▶ The problem:
Output verbatim the line with "recommended mode of operation." together with every line beneath it, ending at the last line of the entries.

[Saved entries]
========
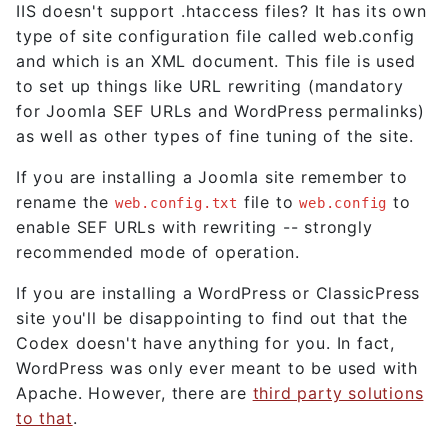
IIS doesn't support .htaccess files? It has its own
type of site configuration file called web.config
and which is an XML document. This file is used
to set up things like URL rewriting (mandatory
for Joomla SEF URLs and WordPress permalinks)
as well as other types of fine tuning of the site.
If you are installing a Joomla site remember to
rename the
file to
to
web.config.txt
web.config
enable SEF URLs with rewriting -- strongly
recommended mode of operation.
If you are installing a WordPress or ClassicPress
site you'll be disappointing to find out that the
Codex doesn't have anything for you. In fact,
WordPress was only ever meant to be used with
Apache. However, there are
third party solutions
to that
.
========
▶ Output:
recommended mode of operation.
If you are installing a WordPress or ClassicPress
site you'll be disappointing to find out that the
Codex doesn't have anything for you. In fact,
WordPress was only ever meant to be used with
Apache. However, there are
third party solutions
to that
.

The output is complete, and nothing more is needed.